Why it took Ted so long to figure out the significance of the scene he witnessed back in “Tick Tick Tick,” with Barney heartbreakingly cleaning up the rose petals and candles he’d arranged in Robin’s room, I’m sure I don’t know. It seems a little strange that he would just put it out of his mind until now, when it all makes sense. But I can’t argue with the drama of the scene where Barney almost visibly tamps down his real feelings and professes that “If you make her happy, then that makes me happy.” “You’ve really grown up,” Ted responds, and ironically he’s right—but not because Barney has learned to be magnanimous with his exes.
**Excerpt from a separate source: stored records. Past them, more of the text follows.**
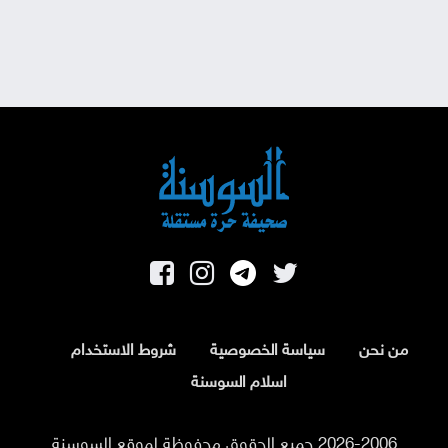
من نحن
سياسة الخصوصية
شروط الاستخدام
اسلام السوسنة
2026-2006 جميع الحقوق محفوظة لموقع السوسنة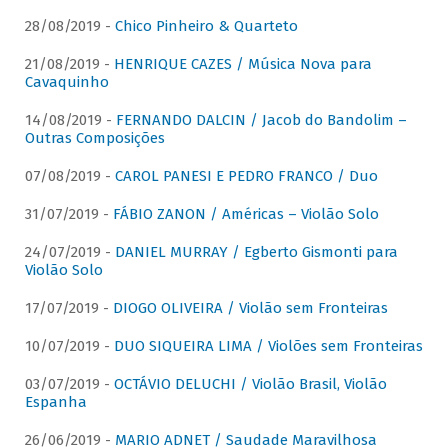
28/08/2019 -
Chico Pinheiro & Quarteto
21/08/2019 -
HENRIQUE CAZES / Música Nova para
Cavaquinho
14/08/2019 -
FERNANDO DALCIN / Jacob do Bandolim –
Outras Composições
07/08/2019 -
CAROL PANESI E PEDRO FRANCO / Duo
31/07/2019 -
FÁBIO ZANON / Américas – Violão Solo
24/07/2019 -
DANIEL MURRAY / Egberto Gismonti para
Violão Solo
17/07/2019 -
DIOGO OLIVEIRA / Violão sem Fronteiras
10/07/2019 -
DUO SIQUEIRA LIMA / Violões sem Fronteiras
03/07/2019 -
OCTÁVIO DELUCHI / Violão Brasil, Violão
Espanha
26/06/2019 -
MARIO ADNET / Saudade Maravilhosa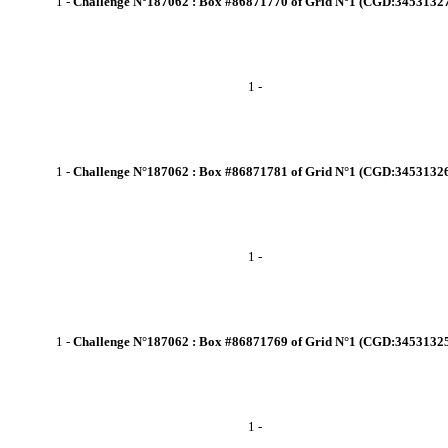
1
-
Challenge N°187062 : Box #86871770 of Grid N°1 (CGD:3453132
1
-
1
-
Challenge N°187062 : Box #86871781 of Grid N°1 (CGD:3453132
1
-
1
-
Challenge N°187062 : Box #86871769 of Grid N°1 (CGD:3453132
1
-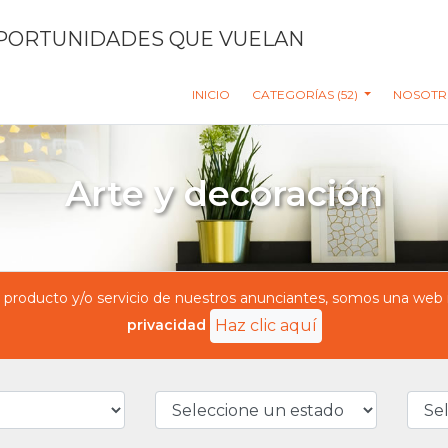
PORTUNIDADES QUE VUELAN
INICIO
CATEGORÍAS (52)
NOSOTR
Arte y decoración
oducto y/o servicio de nuestros anunciantes, somos una web in
privacidad
Haz clic aquí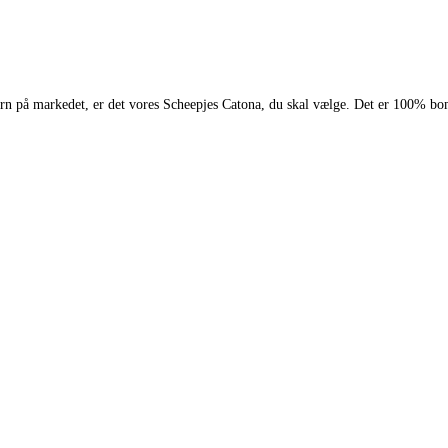
 garn på markedet, er det vores Scheepjes Catona, du skal vælge. Det er 100% bo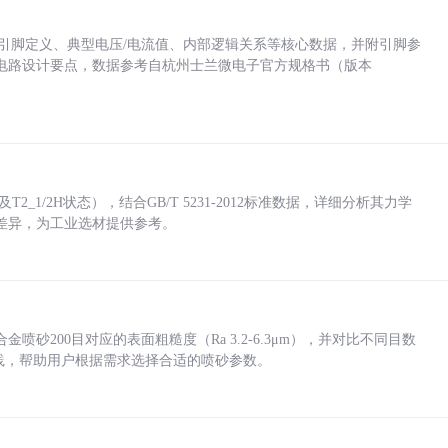
括各引脚定义、典型电压/电流值、内部逻辑关系等核心数据，并附引脚参
电路设计要点，数据参考自杭州士兰微电子官方规格书（版本
_1/2H状态），结合GB/T 5231-2012标准数据，详细分析其力学
差异，为工业选材提供参考。
砂200目对应的表面粗糙度（Ra 3.2-6.3μm），并对比不同目数
业实践，帮助用户根据需求选择合适的喷砂参数。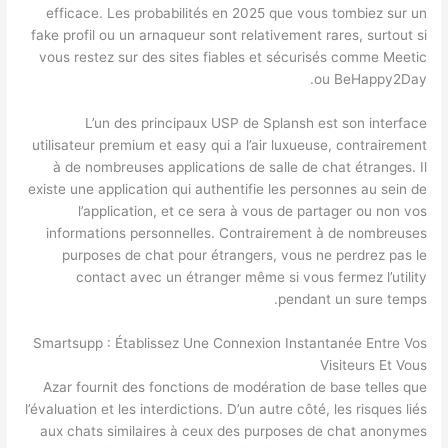
efficace. Les probabilités en 2025 que vous tombiez sur un
fake profil ou un arnaqueur sont relativement rares, surtout si
vous restez sur des sites fiables et sécurisés comme Meetic
ou BeHappy2Day.
L’un des principaux USP de Splansh est son interface
utilisateur premium et easy qui a l’air luxueuse, contrairement
à de nombreuses applications de salle de chat étranges. Il
existe une application qui authentifie les personnes au sein de
l’application, et ce sera à vous de partager ou non vos
informations personnelles. Contrairement à de nombreuses
purposes de chat pour étrangers, vous ne perdrez pas le
contact avec un étranger même si vous fermez l’utility
pendant un sure temps.
Smartsupp : Établissez Une Connexion Instantanée Entre Vos
Visiteurs Et Vous
Azar fournit des fonctions de modération de base telles que
l’évaluation et les interdictions. D’un autre côté, les risques liés
aux chats similaires à ceux des purposes de chat anonymes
What really signifies that someone is a grown-up is that they stop stashing candy away in the back of the closet because they think that the candy companies might go out of business and they want to be prepared. Letting go of the safety net is indeed a big step forward. But can you do it with an act of will? Ted tries; he really does. He tells Marshall that it’s better, that he can finally move on, and he’s being honest. But Marshall’s also right when he shows up to see Robin—and surprisingly, instead of trying to keep the bet alive, tells her that Ted is crushed and heartbroken, and that she needs to move out in order to give him space to heal.
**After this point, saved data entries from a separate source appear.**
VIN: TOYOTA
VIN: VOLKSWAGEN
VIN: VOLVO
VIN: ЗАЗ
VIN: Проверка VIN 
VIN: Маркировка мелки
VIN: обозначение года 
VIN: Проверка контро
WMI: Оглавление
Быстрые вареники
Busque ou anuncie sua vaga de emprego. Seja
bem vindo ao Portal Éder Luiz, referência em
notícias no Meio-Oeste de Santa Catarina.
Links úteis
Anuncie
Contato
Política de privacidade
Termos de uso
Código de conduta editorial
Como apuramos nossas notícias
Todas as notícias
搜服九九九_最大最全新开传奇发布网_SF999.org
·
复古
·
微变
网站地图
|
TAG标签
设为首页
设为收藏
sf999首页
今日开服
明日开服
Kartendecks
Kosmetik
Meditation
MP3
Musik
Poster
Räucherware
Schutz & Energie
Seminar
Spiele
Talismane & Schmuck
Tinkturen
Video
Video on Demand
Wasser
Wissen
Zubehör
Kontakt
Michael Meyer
I love the way this episode opened and closed, with the flash-forward to Ted telling the Mother “I love you” for the first time (wearing a slouchy gray knit hat, under her yellow umbrella, outside the movie theater because Wedding Bride III is sold out), and with Ted’s emergence onto a rainy street filled with yellow umbrella women—filled with possibilities. But you can’t just decide not to be in love with someone you’ve been keeping locked away in your heart for a rainy day. Right up until Robin left with her banker’s box, I thought they might take it back. And then Marshall pointedly refuses to declare the Ted-Robin bet over. “Not yet,” he says. For all that happened in this episode, for all that we were once again reminded that Robin isn’t the mother as we’ve known all along, for all that we know Lily wins this one, the door can’t close just because two people have a heart-to-heart, honest as they’re trying to be. Anymore than Barney saying that Robin closed the door on him makes it so.

Stray observations:

  • Although “No Pressure” is a winner because of its bittersweetness, it also succeeds on the comedy front—maybe not up to the highest standards of this season, but a solid base hit. Best moments: Marshall confessing that Ted probably would have put together the Symphony of Illumination if it had been Marshall that needed cheering up (“You’re such a good friend, Ted!”); Lily wishing for some outside validation of her desirability better than Barney’s constant attentions (“He just wants to bang me; I want something real!”); Ted going momentarily full douche (“If you’ll excuse me, I have some sonnets to write!”); and Lily and Marshall’s aggressive embrace of bookmaking on their friends’ various failings (“New hobby!” Lily growls as Marshall sweeps the model airplane parts off the table).
  • How many of you had a “if we’re not married at 40” deal with somebody? Raise your hand and don’t make me feel like an idiot over here with my hand up.
  • Ted’s logic that they broke up because they were headed in different directions and couldn’t see themselves together in five years—and now “it’s five years later, and where are we?”—makes sense only if they’re able to ignore that where they are isn’t where they would have chosen for themselves, much more recently than five years ago.
  • Barney fleeing the bar to go back to Long Island in search of the sex tape is a little masterpiece of physical comedy, especially since he careens right over the neighboring table in his haste.
  • Speaking of the sex tape, I’m not sure that the VHS tape Barney’s cleaning team finds (“To the outmoded viewing device!”) could be it, given the model of camcorder we see Marshall holding as he protests that he’s been starving himself for a week to get camera-ready. “You had a bear claw for breakfast!” Lily retorts. “Yeah—a bear claw,” Marshall explains.